Deixa, porém, de sê-lo quando as quantidades e as qualidades de saber in-utilizam partes já numericamente disfuncionais e disfuncionantes da sociedade.

Fazendo dos indivíduos entidades in-úteis a montante [i.e. enquanto mão de obra] porém indispensáveis a jusante [ou seja, como mercado].

O fim parece evidente: ou o capital aceita renegociar a divisão social da riqueza, renegociar o contrato social existente [se não pode já financiar---ou melhor: usar o Estado social para gerir o processo de refinanciamento do mercado fazendo, desde logo, circular dinheiro proveniente dos impostos; se não pode já financiar, dizia, o des-emprego porque este atingiu níveis objectivamente ingeríveis, só lhe resta aceitar pôr em causa a propriedade, começando pelos lucros que ela gera] ou em alternativa é todo o sistema que se torna ingovernável e objectualmente im-possível.

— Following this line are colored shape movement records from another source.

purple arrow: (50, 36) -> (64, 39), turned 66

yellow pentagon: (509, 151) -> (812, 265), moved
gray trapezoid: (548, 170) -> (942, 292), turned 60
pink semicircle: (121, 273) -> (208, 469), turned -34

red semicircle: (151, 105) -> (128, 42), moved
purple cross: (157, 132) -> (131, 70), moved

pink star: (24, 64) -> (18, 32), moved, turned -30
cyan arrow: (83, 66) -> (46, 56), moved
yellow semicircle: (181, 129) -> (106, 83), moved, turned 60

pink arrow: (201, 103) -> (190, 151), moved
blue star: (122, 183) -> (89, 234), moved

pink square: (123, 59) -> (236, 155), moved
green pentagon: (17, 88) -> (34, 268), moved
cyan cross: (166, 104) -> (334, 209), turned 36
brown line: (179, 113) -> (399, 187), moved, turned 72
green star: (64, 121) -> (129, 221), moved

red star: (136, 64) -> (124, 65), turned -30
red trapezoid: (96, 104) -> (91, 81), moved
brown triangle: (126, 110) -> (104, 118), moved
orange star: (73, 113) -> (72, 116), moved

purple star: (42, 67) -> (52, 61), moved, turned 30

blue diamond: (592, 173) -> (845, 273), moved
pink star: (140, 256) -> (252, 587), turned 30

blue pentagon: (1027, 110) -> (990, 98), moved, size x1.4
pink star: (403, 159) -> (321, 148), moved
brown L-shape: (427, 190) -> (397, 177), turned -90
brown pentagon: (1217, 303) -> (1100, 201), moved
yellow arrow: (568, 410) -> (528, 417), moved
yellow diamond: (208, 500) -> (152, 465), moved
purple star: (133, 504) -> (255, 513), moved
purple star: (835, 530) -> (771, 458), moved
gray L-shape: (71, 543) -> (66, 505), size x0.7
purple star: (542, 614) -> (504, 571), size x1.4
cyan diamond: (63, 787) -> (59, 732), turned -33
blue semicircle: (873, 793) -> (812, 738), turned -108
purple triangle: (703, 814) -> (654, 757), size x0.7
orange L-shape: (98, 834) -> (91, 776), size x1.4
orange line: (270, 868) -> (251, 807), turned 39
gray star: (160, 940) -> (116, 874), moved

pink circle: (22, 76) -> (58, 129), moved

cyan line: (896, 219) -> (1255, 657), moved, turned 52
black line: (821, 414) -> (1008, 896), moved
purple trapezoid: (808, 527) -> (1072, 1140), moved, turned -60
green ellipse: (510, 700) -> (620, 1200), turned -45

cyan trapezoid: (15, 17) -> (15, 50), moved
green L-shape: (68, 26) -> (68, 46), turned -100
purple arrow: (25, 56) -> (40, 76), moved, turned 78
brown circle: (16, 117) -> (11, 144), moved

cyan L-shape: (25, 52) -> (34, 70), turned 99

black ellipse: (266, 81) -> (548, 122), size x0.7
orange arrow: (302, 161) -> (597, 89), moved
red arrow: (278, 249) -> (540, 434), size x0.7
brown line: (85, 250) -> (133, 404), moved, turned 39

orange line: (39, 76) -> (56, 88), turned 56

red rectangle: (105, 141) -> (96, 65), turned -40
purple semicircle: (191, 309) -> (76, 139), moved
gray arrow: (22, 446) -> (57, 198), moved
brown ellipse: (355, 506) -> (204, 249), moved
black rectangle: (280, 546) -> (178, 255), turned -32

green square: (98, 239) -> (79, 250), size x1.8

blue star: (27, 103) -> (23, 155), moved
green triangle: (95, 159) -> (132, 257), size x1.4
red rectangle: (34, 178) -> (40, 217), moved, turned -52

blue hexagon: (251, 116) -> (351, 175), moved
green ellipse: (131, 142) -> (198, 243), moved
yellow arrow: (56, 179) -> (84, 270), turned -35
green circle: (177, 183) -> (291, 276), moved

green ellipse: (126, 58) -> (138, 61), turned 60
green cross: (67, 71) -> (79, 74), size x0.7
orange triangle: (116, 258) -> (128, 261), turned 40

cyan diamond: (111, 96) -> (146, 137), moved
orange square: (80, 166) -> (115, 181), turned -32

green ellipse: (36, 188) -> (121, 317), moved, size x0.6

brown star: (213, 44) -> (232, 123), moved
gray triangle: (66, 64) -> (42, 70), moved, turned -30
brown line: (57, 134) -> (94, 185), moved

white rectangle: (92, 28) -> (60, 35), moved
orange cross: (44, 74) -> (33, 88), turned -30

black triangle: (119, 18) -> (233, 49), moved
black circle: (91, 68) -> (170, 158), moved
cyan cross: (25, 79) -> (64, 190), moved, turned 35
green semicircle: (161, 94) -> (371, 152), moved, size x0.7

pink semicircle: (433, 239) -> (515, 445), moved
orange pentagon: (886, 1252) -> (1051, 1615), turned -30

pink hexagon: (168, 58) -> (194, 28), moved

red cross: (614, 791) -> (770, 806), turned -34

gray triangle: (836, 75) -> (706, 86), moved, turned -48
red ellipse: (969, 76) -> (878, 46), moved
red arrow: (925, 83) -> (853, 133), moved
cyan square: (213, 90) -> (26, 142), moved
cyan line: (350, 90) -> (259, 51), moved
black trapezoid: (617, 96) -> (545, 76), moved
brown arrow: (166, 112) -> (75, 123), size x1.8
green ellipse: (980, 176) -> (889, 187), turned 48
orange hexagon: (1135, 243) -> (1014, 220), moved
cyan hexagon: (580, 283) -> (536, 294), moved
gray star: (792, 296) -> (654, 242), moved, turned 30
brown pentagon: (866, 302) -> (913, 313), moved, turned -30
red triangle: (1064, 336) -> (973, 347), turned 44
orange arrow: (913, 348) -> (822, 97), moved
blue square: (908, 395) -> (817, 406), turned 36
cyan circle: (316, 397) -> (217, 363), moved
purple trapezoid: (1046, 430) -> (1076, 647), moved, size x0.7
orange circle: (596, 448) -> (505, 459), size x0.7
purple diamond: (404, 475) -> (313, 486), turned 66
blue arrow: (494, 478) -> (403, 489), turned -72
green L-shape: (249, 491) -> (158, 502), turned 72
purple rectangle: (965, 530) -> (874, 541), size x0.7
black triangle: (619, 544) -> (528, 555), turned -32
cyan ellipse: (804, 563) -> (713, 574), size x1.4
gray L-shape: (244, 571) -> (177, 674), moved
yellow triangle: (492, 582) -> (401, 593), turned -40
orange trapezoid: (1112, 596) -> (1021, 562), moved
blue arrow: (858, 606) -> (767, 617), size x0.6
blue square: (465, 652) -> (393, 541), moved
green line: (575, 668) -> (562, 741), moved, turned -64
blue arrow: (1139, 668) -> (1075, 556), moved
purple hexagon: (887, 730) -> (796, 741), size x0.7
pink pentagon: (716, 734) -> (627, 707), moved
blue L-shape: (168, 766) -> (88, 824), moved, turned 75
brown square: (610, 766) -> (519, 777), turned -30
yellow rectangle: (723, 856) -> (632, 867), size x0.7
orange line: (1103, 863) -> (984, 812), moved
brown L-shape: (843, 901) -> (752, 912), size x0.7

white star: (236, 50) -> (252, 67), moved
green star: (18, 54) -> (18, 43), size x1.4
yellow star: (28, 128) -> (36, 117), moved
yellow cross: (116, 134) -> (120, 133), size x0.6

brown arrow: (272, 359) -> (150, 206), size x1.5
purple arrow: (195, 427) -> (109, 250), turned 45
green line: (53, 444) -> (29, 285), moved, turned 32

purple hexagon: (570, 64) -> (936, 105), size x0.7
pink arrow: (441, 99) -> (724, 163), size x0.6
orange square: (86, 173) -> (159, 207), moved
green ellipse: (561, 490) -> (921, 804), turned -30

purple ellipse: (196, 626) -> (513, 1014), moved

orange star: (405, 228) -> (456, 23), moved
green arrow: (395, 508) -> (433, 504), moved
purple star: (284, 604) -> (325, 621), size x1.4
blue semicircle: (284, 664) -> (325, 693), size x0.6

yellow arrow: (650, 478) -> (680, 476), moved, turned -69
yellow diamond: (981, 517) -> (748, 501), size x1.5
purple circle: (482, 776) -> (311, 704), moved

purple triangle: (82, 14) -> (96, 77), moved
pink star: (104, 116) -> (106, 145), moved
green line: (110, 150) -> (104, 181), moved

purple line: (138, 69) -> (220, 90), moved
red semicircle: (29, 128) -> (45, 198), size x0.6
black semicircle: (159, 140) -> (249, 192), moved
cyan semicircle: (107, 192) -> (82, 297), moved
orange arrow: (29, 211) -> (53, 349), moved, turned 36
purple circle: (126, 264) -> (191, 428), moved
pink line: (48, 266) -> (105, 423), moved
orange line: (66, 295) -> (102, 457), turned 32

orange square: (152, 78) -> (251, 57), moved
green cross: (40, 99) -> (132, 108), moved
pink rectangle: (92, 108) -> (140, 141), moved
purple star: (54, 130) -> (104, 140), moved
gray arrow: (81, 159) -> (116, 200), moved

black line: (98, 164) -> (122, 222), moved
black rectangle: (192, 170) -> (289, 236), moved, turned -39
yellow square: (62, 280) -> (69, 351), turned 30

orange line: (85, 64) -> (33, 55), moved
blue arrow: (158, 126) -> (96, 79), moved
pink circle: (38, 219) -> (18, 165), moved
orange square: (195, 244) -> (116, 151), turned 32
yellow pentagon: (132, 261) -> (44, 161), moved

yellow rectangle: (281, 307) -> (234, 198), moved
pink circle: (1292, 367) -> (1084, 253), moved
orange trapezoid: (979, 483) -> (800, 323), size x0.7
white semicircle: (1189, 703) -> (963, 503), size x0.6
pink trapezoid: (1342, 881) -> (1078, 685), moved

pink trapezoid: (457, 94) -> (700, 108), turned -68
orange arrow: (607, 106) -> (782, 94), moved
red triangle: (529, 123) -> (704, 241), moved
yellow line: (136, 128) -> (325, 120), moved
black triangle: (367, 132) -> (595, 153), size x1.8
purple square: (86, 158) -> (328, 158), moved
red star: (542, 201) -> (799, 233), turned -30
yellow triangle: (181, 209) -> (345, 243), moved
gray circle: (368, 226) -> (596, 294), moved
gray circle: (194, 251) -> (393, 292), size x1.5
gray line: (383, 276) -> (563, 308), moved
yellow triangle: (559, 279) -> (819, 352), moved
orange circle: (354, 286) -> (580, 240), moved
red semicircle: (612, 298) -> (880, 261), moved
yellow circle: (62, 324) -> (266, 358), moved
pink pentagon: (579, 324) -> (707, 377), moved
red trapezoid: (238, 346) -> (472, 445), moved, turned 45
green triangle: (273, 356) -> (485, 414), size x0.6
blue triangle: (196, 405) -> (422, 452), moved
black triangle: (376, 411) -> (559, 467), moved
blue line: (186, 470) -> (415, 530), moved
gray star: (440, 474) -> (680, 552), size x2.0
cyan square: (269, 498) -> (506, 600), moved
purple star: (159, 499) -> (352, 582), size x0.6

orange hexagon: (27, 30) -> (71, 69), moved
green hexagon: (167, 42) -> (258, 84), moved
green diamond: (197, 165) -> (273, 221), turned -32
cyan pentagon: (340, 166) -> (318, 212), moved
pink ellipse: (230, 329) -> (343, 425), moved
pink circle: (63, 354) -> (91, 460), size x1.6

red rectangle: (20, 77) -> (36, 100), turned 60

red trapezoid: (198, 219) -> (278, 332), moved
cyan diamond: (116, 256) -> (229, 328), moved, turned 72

Ora, a posição das Esquerdas hoje tem de passar pela percepção muito clara daquela dicotomia ou daquele 'dilema sistémico', digamos assim.

Ora, o que eu digo é, por outro lado, que o orçamento do estado poprtuguês assenta na ideia de que nada disto é facto e que é possível mantendo ingtocável o actual regime de propriedade do capital manter o sistema a funcionar.

Sem alteração, pois, do contrato social e até político.

Sucede que, a meu ver, a posição de Esquerda, que deve partir daqjuela ideia básica que acima refiro, só pode ser a de que havendo incumprimento do contrato social vigente [porque o dinheiro público deixou de render juros ou lucros na forma de emprego] não faz sentido agir como se tal incumprimento não se tivesse verificado já e fosse justo e fosse igualmente possível manter operativo o sistema exactamente como está.

Ou seja: mantê-lo a funcionar com o expediente de transformar ou "mutar" o capital invisível [os impostos sobre o trabalho e sobre quem trabalha] deixando de fazê-los passar pela própria figura do emprego e indo agora buscar indiscriminadamente dinheiro onde quer que ele esteja desde que não seja, como seria socialmente justo que fosse, à propriedade.

Renegociando a participação da propriedade no capital público pela simples razão de que é o projecto primário de replicar continuamente a propriedade que levou às actuais disfunções e desequilíbrios.

Não é, com efeito, "por haver trabalhadores" que há desemprego, que há crises e que o sistema deixa a prazo de poder recapitalizar-se com recurso à mediação do Estado dito 'social': é porque o capital "mutou" o saber em tecnologia e esta numa propriedade primariamente privada e por este meio conduziu à ruptura dos equilíbrios internos que garantiam a solidez objectual de todo o modelo.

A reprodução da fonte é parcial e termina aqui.